■ **To do**
Output the records exactly, every one of them.

■ **Input**
---+---
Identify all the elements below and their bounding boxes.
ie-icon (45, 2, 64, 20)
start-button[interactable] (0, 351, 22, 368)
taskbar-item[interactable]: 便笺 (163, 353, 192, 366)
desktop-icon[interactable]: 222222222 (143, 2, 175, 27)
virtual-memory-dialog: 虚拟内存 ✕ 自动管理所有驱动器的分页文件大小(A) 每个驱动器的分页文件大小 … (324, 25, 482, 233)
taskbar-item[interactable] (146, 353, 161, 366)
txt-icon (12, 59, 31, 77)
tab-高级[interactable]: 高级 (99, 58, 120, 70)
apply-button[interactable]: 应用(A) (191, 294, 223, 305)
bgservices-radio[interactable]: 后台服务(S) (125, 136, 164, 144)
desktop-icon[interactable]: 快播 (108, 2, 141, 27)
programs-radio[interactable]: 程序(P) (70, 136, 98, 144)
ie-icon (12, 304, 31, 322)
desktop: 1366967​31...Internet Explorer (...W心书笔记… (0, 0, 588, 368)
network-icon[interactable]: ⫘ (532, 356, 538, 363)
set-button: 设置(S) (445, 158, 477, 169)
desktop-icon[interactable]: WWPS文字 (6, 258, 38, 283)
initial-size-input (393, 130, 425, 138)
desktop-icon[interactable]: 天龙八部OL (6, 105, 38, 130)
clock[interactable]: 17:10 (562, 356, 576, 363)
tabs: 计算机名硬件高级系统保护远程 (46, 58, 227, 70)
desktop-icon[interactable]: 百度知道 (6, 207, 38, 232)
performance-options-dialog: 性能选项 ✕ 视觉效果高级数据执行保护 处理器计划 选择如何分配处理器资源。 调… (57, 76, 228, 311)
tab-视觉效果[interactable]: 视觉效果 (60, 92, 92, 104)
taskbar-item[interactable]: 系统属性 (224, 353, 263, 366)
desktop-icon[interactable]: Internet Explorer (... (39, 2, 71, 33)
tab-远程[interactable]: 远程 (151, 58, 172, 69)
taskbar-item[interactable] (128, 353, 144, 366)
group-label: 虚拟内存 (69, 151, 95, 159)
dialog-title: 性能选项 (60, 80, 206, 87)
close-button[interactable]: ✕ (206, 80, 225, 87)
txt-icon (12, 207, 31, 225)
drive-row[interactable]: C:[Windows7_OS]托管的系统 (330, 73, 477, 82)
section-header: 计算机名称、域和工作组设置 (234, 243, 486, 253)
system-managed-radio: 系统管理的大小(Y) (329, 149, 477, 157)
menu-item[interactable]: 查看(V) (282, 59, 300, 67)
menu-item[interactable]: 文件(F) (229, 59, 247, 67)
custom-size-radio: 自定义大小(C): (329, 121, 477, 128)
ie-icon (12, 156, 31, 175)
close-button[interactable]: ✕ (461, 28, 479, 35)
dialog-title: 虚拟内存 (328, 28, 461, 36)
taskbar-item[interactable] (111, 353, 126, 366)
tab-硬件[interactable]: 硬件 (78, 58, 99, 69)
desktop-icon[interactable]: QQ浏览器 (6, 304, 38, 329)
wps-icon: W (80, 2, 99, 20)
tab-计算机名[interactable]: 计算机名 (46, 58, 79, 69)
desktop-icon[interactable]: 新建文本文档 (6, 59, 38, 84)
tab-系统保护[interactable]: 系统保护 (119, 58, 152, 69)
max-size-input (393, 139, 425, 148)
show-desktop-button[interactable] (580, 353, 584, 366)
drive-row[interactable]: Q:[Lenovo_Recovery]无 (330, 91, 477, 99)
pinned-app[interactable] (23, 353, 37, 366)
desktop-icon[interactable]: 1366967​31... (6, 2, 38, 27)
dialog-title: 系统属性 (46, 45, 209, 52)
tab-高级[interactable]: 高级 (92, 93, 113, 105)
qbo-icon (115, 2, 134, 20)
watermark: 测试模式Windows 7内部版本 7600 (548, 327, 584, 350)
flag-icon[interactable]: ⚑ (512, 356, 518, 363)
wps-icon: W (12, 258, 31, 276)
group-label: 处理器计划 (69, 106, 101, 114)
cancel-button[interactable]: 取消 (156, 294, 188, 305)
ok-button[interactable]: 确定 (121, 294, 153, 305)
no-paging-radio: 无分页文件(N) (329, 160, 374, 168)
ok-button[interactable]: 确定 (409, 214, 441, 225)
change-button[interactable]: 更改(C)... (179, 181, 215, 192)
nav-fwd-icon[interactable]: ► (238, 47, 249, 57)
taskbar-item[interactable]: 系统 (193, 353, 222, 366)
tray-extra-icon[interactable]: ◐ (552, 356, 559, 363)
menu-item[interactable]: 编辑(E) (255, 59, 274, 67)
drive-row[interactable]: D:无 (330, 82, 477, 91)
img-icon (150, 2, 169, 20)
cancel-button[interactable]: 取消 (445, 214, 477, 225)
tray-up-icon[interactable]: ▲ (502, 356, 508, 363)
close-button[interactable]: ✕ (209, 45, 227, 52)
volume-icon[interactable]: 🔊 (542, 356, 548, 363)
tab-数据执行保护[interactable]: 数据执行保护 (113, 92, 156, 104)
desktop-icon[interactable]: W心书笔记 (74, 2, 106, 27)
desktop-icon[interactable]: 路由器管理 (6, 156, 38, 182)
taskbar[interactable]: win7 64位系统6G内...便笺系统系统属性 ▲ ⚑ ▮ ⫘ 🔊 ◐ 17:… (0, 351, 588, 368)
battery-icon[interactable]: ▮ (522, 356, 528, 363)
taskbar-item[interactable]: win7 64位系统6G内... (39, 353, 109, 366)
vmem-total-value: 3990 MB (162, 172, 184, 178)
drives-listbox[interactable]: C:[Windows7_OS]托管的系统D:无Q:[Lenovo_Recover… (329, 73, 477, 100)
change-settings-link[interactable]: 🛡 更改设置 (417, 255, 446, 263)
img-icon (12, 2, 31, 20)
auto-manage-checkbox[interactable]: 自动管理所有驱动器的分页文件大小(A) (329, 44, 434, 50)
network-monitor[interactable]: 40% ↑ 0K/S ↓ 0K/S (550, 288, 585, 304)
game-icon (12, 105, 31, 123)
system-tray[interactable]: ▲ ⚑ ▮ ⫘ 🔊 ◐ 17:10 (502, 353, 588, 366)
---+---
■ **Exercise solution**
Identify all the elements below and their bounding boxes.
ie-icon (45, 2, 64, 20)
start-button[interactable] (0, 351, 22, 368)
taskbar-item[interactable]: 便笺 (163, 353, 192, 366)
desktop-icon[interactable]: 222222222 (143, 2, 175, 27)
virtual-memory-dialog: 虚拟内存 ✕ 自动管理所有驱动器的分页文件大小(A) 每个驱动器的分页文件大小 … (324, 25, 482, 233)
taskbar-item[interactable] (146, 353, 161, 366)
txt-icon (12, 59, 31, 77)
tab-高级[interactable]: 高级 (99, 58, 120, 70)
apply-button[interactable]: 应用(A) (191, 294, 223, 305)
bgservices-radio[interactable]: 后台服务(S) (125, 136, 164, 144)
desktop-icon[interactable]: 快播 (108, 2, 141, 27)
programs-radio[interactable]: 程序(P) (70, 136, 98, 144)
ie-icon (12, 304, 31, 322)
desktop: 1366967​31...Internet Explorer (...W心书笔记… (0, 0, 588, 368)
network-icon[interactable]: ⫘ (532, 356, 538, 363)
set-button: 设置(S) (445, 158, 477, 169)
desktop-icon[interactable]: WWPS文字 (6, 258, 38, 283)
initial-size-input (393, 130, 425, 138)
desktop-icon[interactable]: 天龙八部OL (6, 105, 38, 130)
clock[interactable]: 17:10 (562, 356, 576, 363)
tabs: 计算机名硬件高级系统保护远程 (46, 58, 227, 70)
desktop-icon[interactable]: 百度知道 (6, 207, 38, 232)
performance-options-dialog: 性能选项 ✕ 视觉效果高级数据执行保护 处理器计划 选择如何分配处理器资源。 调… (57, 76, 228, 311)
tab-视觉效果[interactable]: 视觉效果 (60, 92, 92, 104)
taskbar-item[interactable]: 系统属性 (224, 353, 263, 366)
desktop-icon[interactable]: Internet Explorer (... (39, 2, 71, 33)
tab-远程[interactable]: 远程 (151, 58, 172, 69)
taskbar-item[interactable] (128, 353, 144, 366)
group-label: 虚拟内存 (69, 151, 95, 159)
dialog-title: 性能选项 (60, 80, 206, 87)
close-button[interactable]: ✕ (206, 80, 225, 87)
txt-icon (12, 207, 31, 225)
drive-row[interactable]: C:[Windows7_OS]托管的系统 (330, 73, 477, 82)
section-header: 计算机名称、域和工作组设置 (234, 243, 486, 253)
system-managed-radio: 系统管理的大小(Y) (329, 149, 477, 157)
menu-item[interactable]: 查看(V) (282, 59, 300, 67)
menu-item[interactable]: 文件(F) (229, 59, 247, 67)
custom-size-radio: 自定义大小(C): (329, 121, 477, 128)
ie-icon (12, 156, 31, 175)
close-button[interactable]: ✕ (461, 28, 479, 35)
dialog-title: 虚拟内存 (328, 28, 461, 36)
taskbar-item[interactable] (111, 353, 126, 366)
tab-硬件[interactable]: 硬件 (78, 58, 99, 69)
desktop-icon[interactable]: QQ浏览器 (6, 304, 38, 329)
wps-icon: W (80, 2, 99, 20)
tab-计算机名[interactable]: 计算机名 (46, 58, 79, 69)
desktop-icon[interactable]: 新建文本文档 (6, 59, 38, 84)
tab-系统保护[interactable]: 系统保护 (119, 58, 152, 69)
max-size-input (393, 139, 425, 148)
show-desktop-button[interactable] (580, 353, 584, 366)
drive-row[interactable]: Q:[Lenovo_Recovery]无 (330, 91, 477, 99)
pinned-app[interactable] (23, 353, 37, 366)
desktop-icon[interactable]: 1366967​31... (6, 2, 38, 27)
dialog-title: 系统属性 (46, 45, 209, 52)
tab-高级[interactable]: 高级 (92, 93, 113, 105)
qbo-icon (115, 2, 134, 20)
watermark: 测试模式Windows 7内部版本 7600 (548, 327, 584, 350)
flag-icon[interactable]: ⚑ (512, 356, 518, 363)
wps-icon: W (12, 258, 31, 276)
group-label: 处理器计划 (69, 106, 101, 114)
cancel-button[interactable]: 取消 (156, 294, 188, 305)
ok-button[interactable]: 确定 (121, 294, 153, 305)
no-paging-radio: 无分页文件(N) (329, 160, 374, 168)
ok-button[interactable]: 确定 (409, 214, 441, 225)
change-button[interactable]: 更改(C)... (179, 181, 215, 192)
nav-fwd-icon[interactable]: ► (238, 47, 249, 57)
taskbar-item[interactable]: 系统 (193, 353, 222, 366)
tray-extra-icon[interactable]: ◐ (552, 356, 559, 363)
menu-item[interactable]: 编辑(E) (255, 59, 274, 67)
drive-row[interactable]: D:无 (330, 82, 477, 91)
img-icon (150, 2, 169, 20)
cancel-button[interactable]: 取消 (445, 214, 477, 225)
tray-up-icon[interactable]: ▲ (502, 356, 508, 363)
close-button[interactable]: ✕ (209, 45, 227, 52)
volume-icon[interactable]: 🔊 (542, 356, 548, 363)
tab-数据执行保护[interactable]: 数据执行保护 (113, 92, 156, 104)
desktop-icon[interactable]: W心书笔记 (74, 2, 106, 27)
desktop-icon[interactable]: 路由器管理 (6, 156, 38, 182)
taskbar[interactable]: win7 64位系统6G内...便笺系统系统属性 ▲ ⚑ ▮ ⫘ 🔊 ◐ 17:… (0, 351, 588, 368)
battery-icon[interactable]: ▮ (522, 356, 528, 363)
taskbar-item[interactable]: win7 64位系统6G内... (39, 353, 109, 366)
vmem-total-value: 3990 MB (162, 172, 184, 178)
drives-listbox[interactable]: C:[Windows7_OS]托管的系统D:无Q:[Lenovo_Recover… (329, 73, 477, 100)
change-settings-link[interactable]: 🛡 更改设置 (417, 255, 446, 263)
img-icon (12, 2, 31, 20)
auto-manage-checkbox[interactable]: 自动管理所有驱动器的分页文件大小(A) (329, 44, 434, 50)
network-monitor[interactable]: 40% ↑ 0K/S ↓ 0K/S (550, 288, 585, 304)
game-icon (12, 105, 31, 123)
system-tray[interactable]: ▲ ⚑ ▮ ⫘ 🔊 ◐ 17:10 (502, 353, 588, 366)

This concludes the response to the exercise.